TASK – Pull out all lines from the listing below in which the word "équipes" appears.

====

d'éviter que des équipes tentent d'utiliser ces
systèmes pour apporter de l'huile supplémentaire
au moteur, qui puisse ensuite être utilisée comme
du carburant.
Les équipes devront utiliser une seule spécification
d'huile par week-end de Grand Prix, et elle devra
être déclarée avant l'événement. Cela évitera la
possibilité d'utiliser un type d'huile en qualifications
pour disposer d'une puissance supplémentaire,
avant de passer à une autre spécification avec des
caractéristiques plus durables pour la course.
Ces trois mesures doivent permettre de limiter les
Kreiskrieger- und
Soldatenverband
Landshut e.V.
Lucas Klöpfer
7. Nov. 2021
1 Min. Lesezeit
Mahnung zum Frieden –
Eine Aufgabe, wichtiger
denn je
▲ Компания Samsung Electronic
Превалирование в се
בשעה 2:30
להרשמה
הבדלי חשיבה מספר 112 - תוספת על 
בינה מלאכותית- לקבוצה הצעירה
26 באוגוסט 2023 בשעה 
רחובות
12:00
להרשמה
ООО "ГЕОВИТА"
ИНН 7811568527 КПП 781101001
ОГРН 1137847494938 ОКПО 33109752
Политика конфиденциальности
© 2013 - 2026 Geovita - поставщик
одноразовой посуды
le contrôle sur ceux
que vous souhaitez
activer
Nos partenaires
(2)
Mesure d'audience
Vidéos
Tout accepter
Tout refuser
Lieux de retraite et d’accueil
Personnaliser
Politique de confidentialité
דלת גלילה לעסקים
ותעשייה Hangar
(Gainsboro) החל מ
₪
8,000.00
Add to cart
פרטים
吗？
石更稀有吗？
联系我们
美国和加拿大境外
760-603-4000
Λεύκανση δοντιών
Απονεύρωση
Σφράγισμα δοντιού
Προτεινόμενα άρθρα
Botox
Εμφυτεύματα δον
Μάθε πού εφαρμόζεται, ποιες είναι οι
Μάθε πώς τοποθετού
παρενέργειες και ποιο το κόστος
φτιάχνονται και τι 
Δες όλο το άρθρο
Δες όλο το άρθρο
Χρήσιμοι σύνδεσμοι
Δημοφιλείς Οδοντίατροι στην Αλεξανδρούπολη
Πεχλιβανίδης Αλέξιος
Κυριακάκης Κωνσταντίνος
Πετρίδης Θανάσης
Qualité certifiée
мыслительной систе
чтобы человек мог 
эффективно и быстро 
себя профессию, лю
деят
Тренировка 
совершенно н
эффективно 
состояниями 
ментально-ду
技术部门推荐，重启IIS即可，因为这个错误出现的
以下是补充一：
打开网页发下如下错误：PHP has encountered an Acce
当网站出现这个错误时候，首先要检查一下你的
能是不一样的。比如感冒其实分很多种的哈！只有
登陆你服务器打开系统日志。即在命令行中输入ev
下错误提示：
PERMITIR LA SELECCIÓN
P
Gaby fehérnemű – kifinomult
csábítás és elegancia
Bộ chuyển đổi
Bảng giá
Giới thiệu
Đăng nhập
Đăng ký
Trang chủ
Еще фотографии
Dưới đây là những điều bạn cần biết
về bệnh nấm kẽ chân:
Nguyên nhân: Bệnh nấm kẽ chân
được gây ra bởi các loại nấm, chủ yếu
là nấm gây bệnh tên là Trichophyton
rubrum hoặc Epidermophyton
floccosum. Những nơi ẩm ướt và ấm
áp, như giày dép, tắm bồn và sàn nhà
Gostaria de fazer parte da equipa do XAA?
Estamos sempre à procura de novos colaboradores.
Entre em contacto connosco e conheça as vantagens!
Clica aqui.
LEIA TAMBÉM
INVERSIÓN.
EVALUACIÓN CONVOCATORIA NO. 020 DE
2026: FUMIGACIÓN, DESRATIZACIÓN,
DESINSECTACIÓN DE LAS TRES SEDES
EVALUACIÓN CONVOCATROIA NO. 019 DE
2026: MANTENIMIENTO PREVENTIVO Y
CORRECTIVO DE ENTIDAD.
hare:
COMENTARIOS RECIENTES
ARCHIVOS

====

SOLUTION FOR THIS TASK –
d'éviter que des équipes tentent d'utiliser ces
Les équipes devront utiliser une seule spécification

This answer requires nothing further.